Some of the cast works. Neil Patrick Harris could squeeze belly laughs out of reading a math textbook on camera at this point. Giovanni Ribisi finds some grace notes to play in his role as a guy who is saving himself for marriage to the hard-working prostitute Ruth (Sarah Silverman), and while Silverman's game for the joke, the writing is too juvenile to really be hilarious. You can see how it might be funny, but it really doesn't work in execution. Liam Neeson has basically nothing to do as the bad guy in the film, and Amanda Seyfriend seems similarly stranded in an underwritten part.
I think the biggest surprise here is just how long a stretch MacFarlane seems willing to allow without even trying for a joke. I am so used to that desperate sort of bombardment that many studio comedies seem to think is the only possible pace that when you see a film like this were a good five or ten minutes can go by without anyone even trying for a set-up or a punchline, it's interesting. If the film was stronger overall, it would feel like a brave choice. Instead, it ends up making it feel like a film that is just too flabby. I feel bad saying that, because some of my favorite parts are the small things that would probably get cut first, but I think there's at least one act too many at the end of things.
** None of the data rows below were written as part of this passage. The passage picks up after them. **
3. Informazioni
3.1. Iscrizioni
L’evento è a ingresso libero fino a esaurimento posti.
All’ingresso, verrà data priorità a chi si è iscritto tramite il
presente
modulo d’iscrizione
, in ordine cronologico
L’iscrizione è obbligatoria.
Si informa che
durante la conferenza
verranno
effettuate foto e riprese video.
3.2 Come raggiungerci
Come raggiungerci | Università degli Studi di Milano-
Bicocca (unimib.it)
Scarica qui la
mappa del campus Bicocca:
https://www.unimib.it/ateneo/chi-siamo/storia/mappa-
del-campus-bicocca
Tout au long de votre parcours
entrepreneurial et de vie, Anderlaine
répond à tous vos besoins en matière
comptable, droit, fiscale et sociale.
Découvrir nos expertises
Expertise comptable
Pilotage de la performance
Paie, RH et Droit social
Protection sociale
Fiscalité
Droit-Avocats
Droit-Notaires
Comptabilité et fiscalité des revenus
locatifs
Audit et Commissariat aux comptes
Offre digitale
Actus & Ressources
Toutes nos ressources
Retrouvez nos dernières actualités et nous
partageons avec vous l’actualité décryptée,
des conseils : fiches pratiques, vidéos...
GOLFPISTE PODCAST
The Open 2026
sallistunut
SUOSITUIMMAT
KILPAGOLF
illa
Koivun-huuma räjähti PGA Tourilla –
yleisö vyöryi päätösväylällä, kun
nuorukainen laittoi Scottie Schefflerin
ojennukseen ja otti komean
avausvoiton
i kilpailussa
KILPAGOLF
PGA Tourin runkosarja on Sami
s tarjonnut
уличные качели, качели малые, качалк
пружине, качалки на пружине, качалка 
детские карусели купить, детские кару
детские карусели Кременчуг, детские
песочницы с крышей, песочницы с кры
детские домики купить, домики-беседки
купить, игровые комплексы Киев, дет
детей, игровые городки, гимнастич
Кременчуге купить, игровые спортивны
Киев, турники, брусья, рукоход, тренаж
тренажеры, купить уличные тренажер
By the time the movie gets where it's going, there's only one way it could end, and he seems to take the longest possible route to get there. The idea that I think actually is interesting is that sometimes it takes a person outside of your relationship to allow you the proper perspective on just how broken something actually is, and in the film's best moments, it is about how Albert and Anna are both coming out of really difficult and damaged situations and how amazing it is when they both recognize that in one another. That's a fairly complex and adult idea for a mainstream comedy to tackle, so I guess it just feels like a waste when that movie suddenly takes a break for a five minute square dance about having a moustache.
“A Million Ways To Die In The West” certainly has merits, and in some ways, it is a step forward for MacFarlane, but it is also deeply undisciplined, and it undercuts its own best instincts in ways I find almost unbearably frustrating. By this point, you probably know if he makes you laugh or not. This will not be the film that changes anyone's mind in either direction.
“A Million Ways To Die In The West” opens Friday in theaters everywhere.